═════ Dataset records ═════

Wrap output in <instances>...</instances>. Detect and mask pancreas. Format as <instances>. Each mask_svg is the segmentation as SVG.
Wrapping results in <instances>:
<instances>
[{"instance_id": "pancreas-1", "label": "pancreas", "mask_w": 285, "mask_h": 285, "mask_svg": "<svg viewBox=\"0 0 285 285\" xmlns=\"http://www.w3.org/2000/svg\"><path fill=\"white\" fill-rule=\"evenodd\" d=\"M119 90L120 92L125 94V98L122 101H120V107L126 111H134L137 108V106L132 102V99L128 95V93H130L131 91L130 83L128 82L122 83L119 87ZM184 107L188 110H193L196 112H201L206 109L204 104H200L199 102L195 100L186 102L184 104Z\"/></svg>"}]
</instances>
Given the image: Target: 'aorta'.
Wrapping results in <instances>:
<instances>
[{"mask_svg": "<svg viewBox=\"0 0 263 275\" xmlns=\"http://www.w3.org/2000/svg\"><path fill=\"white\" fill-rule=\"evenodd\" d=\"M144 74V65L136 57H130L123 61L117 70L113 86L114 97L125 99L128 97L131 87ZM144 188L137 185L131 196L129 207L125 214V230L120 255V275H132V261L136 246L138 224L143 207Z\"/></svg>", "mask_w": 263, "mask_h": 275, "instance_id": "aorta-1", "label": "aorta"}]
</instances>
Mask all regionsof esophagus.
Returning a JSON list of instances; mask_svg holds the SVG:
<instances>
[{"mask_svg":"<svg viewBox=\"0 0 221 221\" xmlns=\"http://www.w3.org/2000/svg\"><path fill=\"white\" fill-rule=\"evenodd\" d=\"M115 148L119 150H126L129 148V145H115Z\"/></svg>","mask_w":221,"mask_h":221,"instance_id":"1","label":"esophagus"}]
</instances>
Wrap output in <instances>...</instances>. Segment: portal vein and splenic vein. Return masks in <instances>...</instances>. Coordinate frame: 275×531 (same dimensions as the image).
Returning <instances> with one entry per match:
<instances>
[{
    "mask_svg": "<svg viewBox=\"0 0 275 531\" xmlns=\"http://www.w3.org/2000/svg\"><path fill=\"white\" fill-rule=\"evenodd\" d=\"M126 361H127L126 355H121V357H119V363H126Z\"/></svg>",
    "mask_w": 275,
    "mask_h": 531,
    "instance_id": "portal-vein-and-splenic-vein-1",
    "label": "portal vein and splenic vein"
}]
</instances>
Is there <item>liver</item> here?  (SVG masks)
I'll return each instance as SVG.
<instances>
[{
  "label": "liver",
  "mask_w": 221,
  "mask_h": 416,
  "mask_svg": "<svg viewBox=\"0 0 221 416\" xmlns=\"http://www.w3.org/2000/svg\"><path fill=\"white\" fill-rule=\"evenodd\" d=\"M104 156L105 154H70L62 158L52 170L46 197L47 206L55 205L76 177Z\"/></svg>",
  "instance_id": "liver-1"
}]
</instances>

═════

The only acceptable answer is the full set of entries, repeated exactly.

▶ [Answer section]
Wrap output in <instances>...</instances>. Detect and mask pancreas. Format as <instances>. Each mask_svg is the segmentation as SVG.
Wrapping results in <instances>:
<instances>
[{"instance_id": "pancreas-1", "label": "pancreas", "mask_w": 285, "mask_h": 285, "mask_svg": "<svg viewBox=\"0 0 285 285\" xmlns=\"http://www.w3.org/2000/svg\"><path fill=\"white\" fill-rule=\"evenodd\" d=\"M119 90L120 92L125 94V98L122 101H120V107L126 111H134L137 108V106L132 102V99L128 95V93H130L131 91L130 83L128 82L122 83L119 87ZM184 107L188 110H193L196 112H201L206 109L204 104H200L199 102L195 100L186 102L184 104Z\"/></svg>"}]
</instances>
Given the image: Target: 'aorta'.
Wrapping results in <instances>:
<instances>
[{"mask_svg": "<svg viewBox=\"0 0 263 275\" xmlns=\"http://www.w3.org/2000/svg\"><path fill=\"white\" fill-rule=\"evenodd\" d=\"M144 74V65L136 57H130L123 61L117 70L113 86L114 97L125 99L128 97L131 87ZM144 188L137 185L131 196L129 207L125 214V230L120 255V275H132V261L136 246L138 224L143 207Z\"/></svg>", "mask_w": 263, "mask_h": 275, "instance_id": "aorta-1", "label": "aorta"}]
</instances>
Mask all regionsof esophagus.
Returning a JSON list of instances; mask_svg holds the SVG:
<instances>
[{"mask_svg":"<svg viewBox=\"0 0 221 221\" xmlns=\"http://www.w3.org/2000/svg\"><path fill=\"white\" fill-rule=\"evenodd\" d=\"M115 148L119 150H126L129 148V145H115Z\"/></svg>","mask_w":221,"mask_h":221,"instance_id":"1","label":"esophagus"}]
</instances>
Wrap output in <instances>...</instances>. Segment: portal vein and splenic vein. Return masks in <instances>...</instances>. Coordinate frame: 275×531 (same dimensions as the image).
Returning <instances> with one entry per match:
<instances>
[{
    "mask_svg": "<svg viewBox=\"0 0 275 531\" xmlns=\"http://www.w3.org/2000/svg\"><path fill=\"white\" fill-rule=\"evenodd\" d=\"M126 361H127L126 355H121V357H119V363H126Z\"/></svg>",
    "mask_w": 275,
    "mask_h": 531,
    "instance_id": "portal-vein-and-splenic-vein-1",
    "label": "portal vein and splenic vein"
}]
</instances>
Is there <item>liver</item> here?  (SVG masks)
I'll return each instance as SVG.
<instances>
[{
  "label": "liver",
  "mask_w": 221,
  "mask_h": 416,
  "mask_svg": "<svg viewBox=\"0 0 221 416\" xmlns=\"http://www.w3.org/2000/svg\"><path fill=\"white\" fill-rule=\"evenodd\" d=\"M104 156L105 154H70L62 158L52 170L46 197L47 206L55 205L76 177Z\"/></svg>",
  "instance_id": "liver-1"
}]
</instances>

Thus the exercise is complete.